Sometimes the best reason to say something is that it makes all the right people angry
President Bush by again raising that clairon call of freedom and rightly denouncing Syria and Iran as oppressive dictatorships which support terrorism, has evidently made both Syria and Iran angery.I tend to like the fact that Bush has basically called a spade and spade and denounced Syria and Iran. Far too long the whole notion that "he may be a bastard but he's our bastard" has been in operation as the world struggled between two super powers each seeking to arrange countries like pieces on a playing board. The sad fact of the matter was that regardless of whose side the muderous regime and or dictator in question was on, he was still a blood thirsty tyrant.

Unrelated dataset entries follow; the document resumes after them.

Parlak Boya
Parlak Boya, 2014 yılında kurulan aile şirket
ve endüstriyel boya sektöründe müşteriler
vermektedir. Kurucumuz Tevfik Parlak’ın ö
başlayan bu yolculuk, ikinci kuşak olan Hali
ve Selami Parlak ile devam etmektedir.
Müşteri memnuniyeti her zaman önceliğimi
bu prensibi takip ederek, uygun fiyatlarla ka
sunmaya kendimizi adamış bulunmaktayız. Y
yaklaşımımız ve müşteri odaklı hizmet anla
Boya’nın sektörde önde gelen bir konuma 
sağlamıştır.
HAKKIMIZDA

The desirability of allowing these intransient governments to persist has ended. No longer is there the "greater evil" of Communism to fight. Now there is only an assortment of lesser evils. Like weeds they must be methodically plucked from the garden of nations until they are no more. Iraq and Afghanistan have been a good start, and undoubtably that alone has made both Syria and Iran terribly uncomfortable.

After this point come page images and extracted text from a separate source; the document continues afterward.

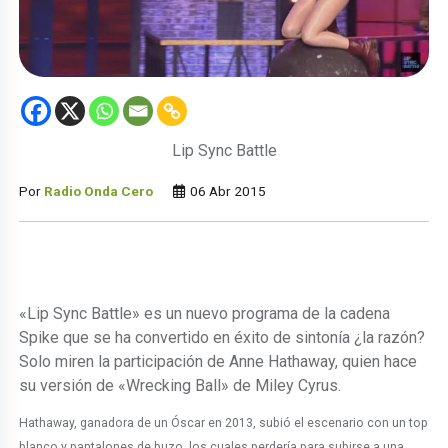
Lip Sync Battle
Por
Radio Onda Cero
06 Abr 2015
«Lip Sync Battle» es un nuevo programa de la cadena
Spike que se ha convertido en éxito de sintonía ¿la razón?
Solo miren la participación de Anne Hathaway, quien hace
su versión de «Wrecking Ball» de Miley Cyrus.
Hathaway, ganadora de un Óscar en 2013, subió el escenario con un top
blanco y pantalones de buzo, los cuales perdería para subirse a una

Two of the most backward regimes in the world have been given notice that change must occur and that if it doesn't come from within, it will be given a helping hand from without. Thus with a hundred thousand American troups in a neighbouring country where a new democratic government is being established and a foreign backed insurgency steadily being beaten down - further change in imminent. No longer will the atrocities and indirect threats these countries offer be ignored but they shall be taken for what they are enemies of all free people.
There is dissatisfaction brewing with the authoritarian regimes governing both countries and undoubtably freedom only a border away offers hope to the opressed. Thus as Iraq becomes more well in hand, I would say full of hawkish glee on the Damascus and on to Tehran!